De Jeanne Smits sur Réinformation TV :
La vérité n’est plus ce qu’elle était : une adéquation de l’intelligence avec la réalité. C’est en tout cas ce que l’on peut déduire de l’entretien accordé le 6 août au site d’information du Vatican, VaticanNews, par Mgr Fisichella, président du Conseil pontifical pour la nouvelle évangélisation. Une interview de grande importance dans le contexte actuel, puisque on le considère comme un bras droit du pape et qu’au nom de sa tâche d’évangélisation du monde moderne, il confirme la dérive relativiste dans la présentation actuelle de la doctrine catholique. Il assure dans l’entretien qu’« Il n’y a aucun fondement à la contestation du magistère du pape François à la lumière du magistère antérieur », s’en prenant durement à ceux qui s’appuient selon lui à tort sur Veritatis splendor pour ce faire. Il conteste carrément la « dimension fixiste de la vérité » à laquelle ces personnes critiquant le pape adhèrent, alors qu’il faudrait en avoir une « conception dynamique ».
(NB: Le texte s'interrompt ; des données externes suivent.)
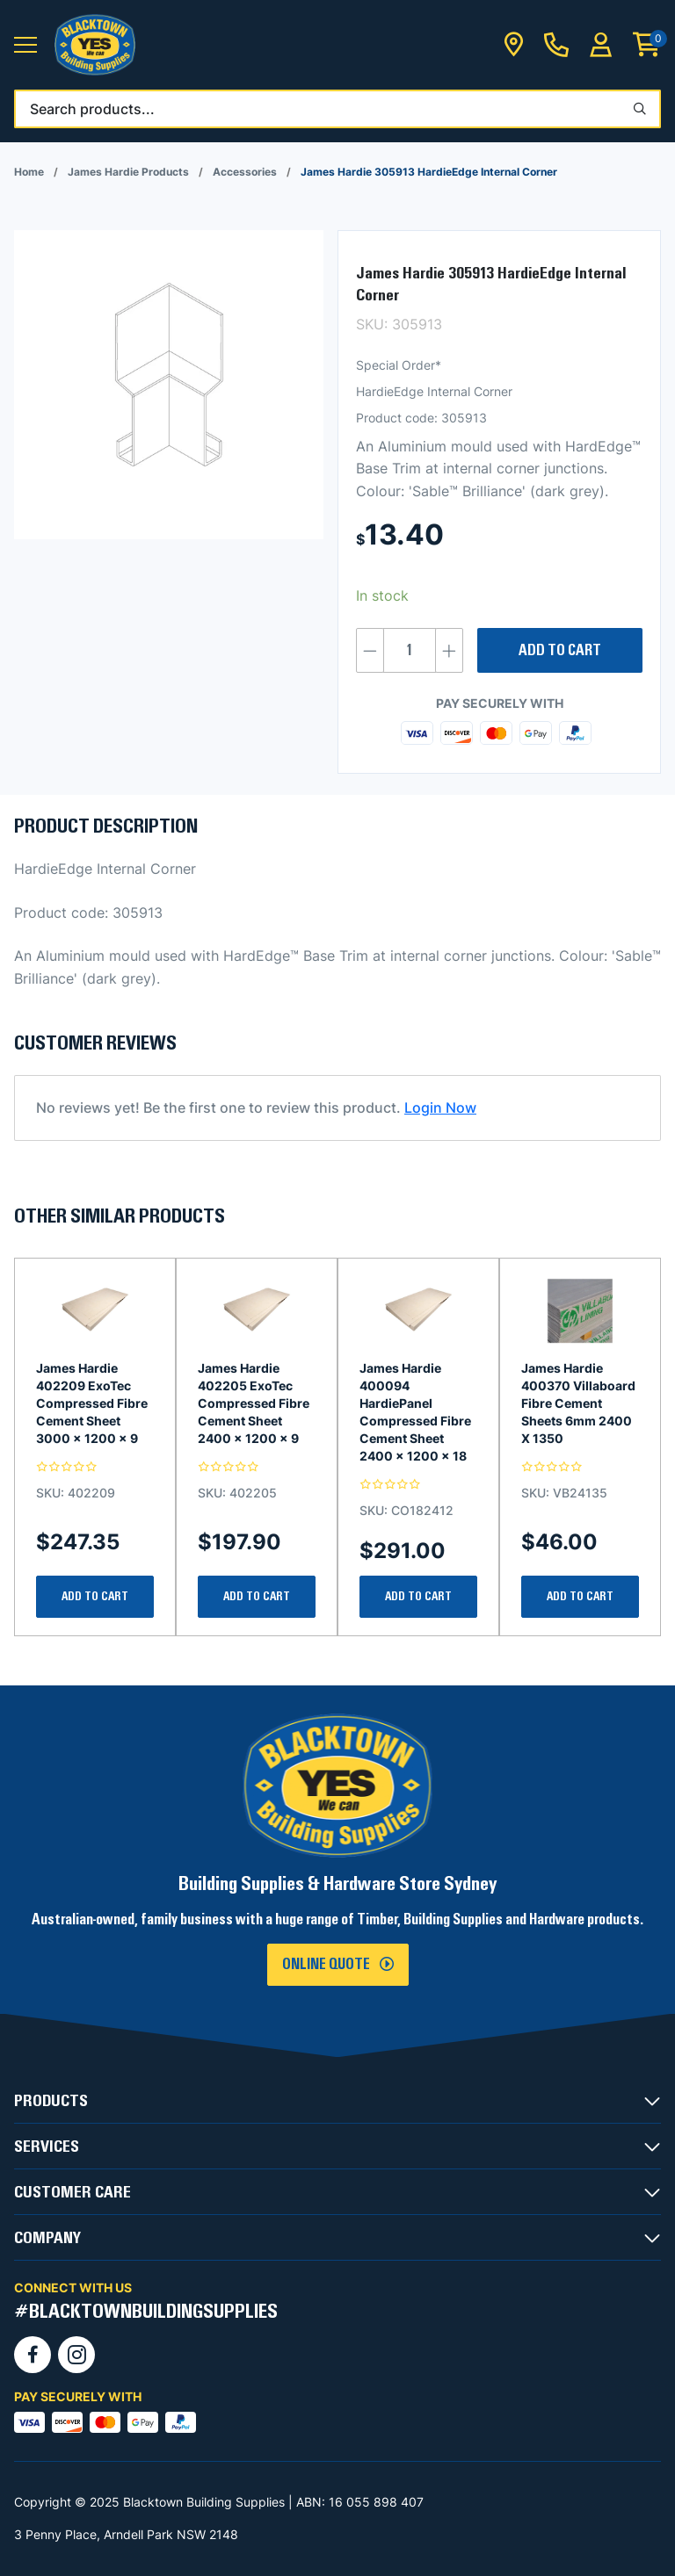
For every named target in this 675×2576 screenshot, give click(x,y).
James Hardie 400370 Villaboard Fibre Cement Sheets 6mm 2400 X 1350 (578, 1403)
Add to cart (560, 651)
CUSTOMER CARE (72, 2192)
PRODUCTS (51, 2101)
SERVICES (46, 2146)
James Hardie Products (128, 171)
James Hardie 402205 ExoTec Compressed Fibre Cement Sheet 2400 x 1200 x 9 (253, 1403)
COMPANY (47, 2238)
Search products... (92, 109)
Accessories (245, 171)
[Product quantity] (409, 650)
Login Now (440, 1107)
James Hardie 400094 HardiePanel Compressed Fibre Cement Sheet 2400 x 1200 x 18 (415, 1411)
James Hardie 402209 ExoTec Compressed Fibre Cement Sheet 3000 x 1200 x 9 (92, 1403)
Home (29, 171)
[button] (25, 45)
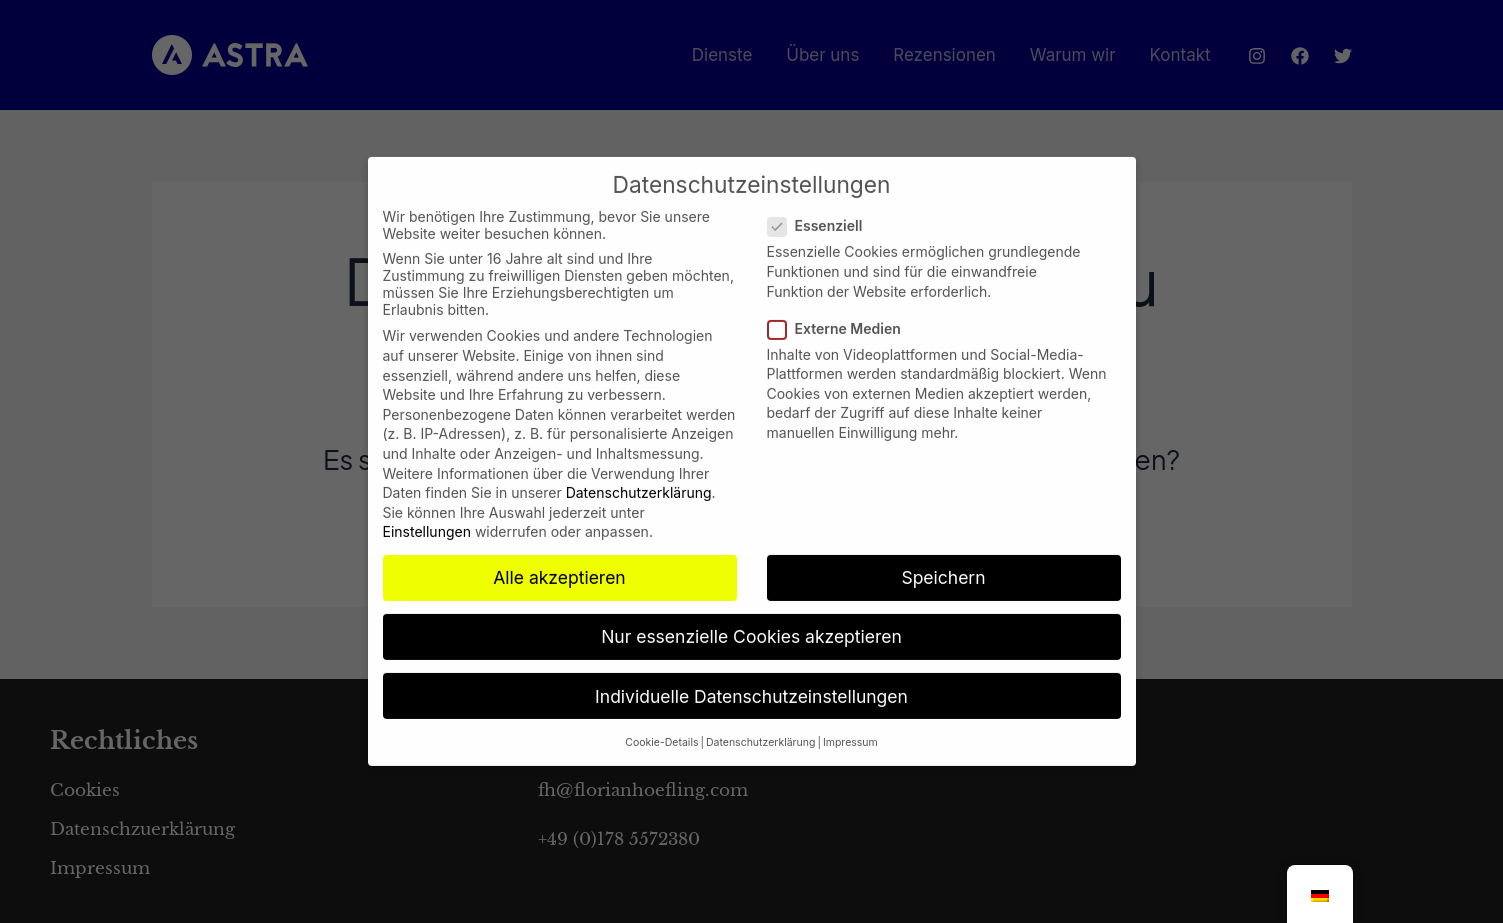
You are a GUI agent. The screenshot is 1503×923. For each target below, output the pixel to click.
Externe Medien (840, 310)
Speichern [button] (943, 560)
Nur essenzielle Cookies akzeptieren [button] (751, 619)
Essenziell (821, 208)
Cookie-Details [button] (661, 724)
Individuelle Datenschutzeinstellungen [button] (751, 678)
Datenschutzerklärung (639, 475)
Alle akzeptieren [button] (559, 560)
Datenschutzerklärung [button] (760, 724)
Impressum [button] (850, 724)
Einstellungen (427, 514)
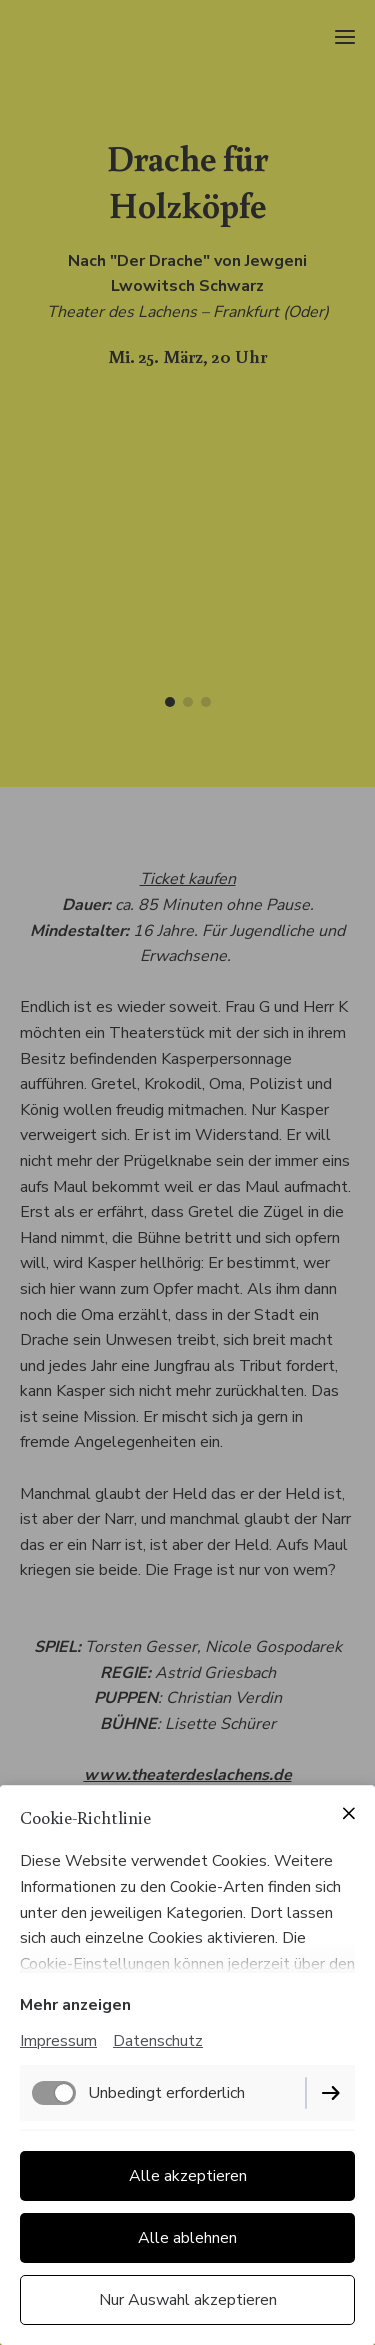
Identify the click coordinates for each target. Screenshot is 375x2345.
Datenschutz (158, 2041)
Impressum (58, 2041)
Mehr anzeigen (75, 2005)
L’entretien a été accordé à l’occasion des 25 ans de l’encyclique Veritatis splendor. L’archevêque, chargé comme on l’a dit de promouvoir la « nouvelle évangélisation », y semble relativiser l’importance de ce texte de Jean-Paul II dont on attribue l’architecture intellectuelle au cardinal Ratzinger, son futur successeur, en soulignant que l’encyclique « présentait les points fermes (…), les points fondamentaux qui restent comme des rappels pour la doctrine chrétienne », « dans un contexte culturel transformé, très déterminé par la sécularisation et les conséquences d’un fort relativisme philosophique ».
Mgr Rino Fisichella réinvente la vérité
Le choix de l’imparfait, la formulation elle-même semblent désigner le côté en quelque sorte opportuniste, voire dépassé de cette encyclique, marquée par son contexte et dont la nécessité aurait été dictée par des circonstances particulières. Attention : ces mots sont bien ceux de Mgr Fisichella, contrairement à ce que l’on peut lire sur la version française de l’entretien publiée par Vatican News, qui les attribue au journaliste Amedeo Lomonaco. La version italienne les attribue correctement à l’archevêque mais fait disparaître l’usage de l’imparfait. On peut vérifier tout cela ici.
En réalité, c’est tout l’ensemble de l’entretien qui laisse comprendre le parti pris de Fisichella, au nom de sa fidélité au pape François, en faveur d’une vérité qui ne serait que partiellement immuable, et capable au moins pour partie d’évoluer, comme on parle de la théorie de l’évolution. D’où le choix du mot « fixiste », habituellement utilisé pour dénigrer ceux qui ne croient pas en cette théorie.
C’est ainsi qu’il dit : « Avant toute chose, quand nous parlons de la vérité, nous devons toujours en avoir une conception dynamique. La vérité n’est pas une dimension fixiste. La vérité, pour les chrétiens, est avant tout cette Parole vive que le Seigneur nous a laissée », une « rencontre personnelle » où la vérité ouvre toujours plus à la découverte du mystère révélé, dit-il. Les choses se corsent lorsqu’il précise : « II y a quelques points fondamentaux qui restent comme des pierres miliaires dans l’enseignement dogmatique et moral de l’Eglise. Ce sont des éléments qui demeurent dans leur immutabilité. » Il en tire l’idée que le principe, « la norme immuable qui se fonde sur la vérité de l’Evangile », toujours sujet au travail et à l’interprétation des théologiens, « doit toujours être ouvert à la découverte de la vérité de la parole de Dieu » comme si celle-ci s’en distinguait de quelque manière.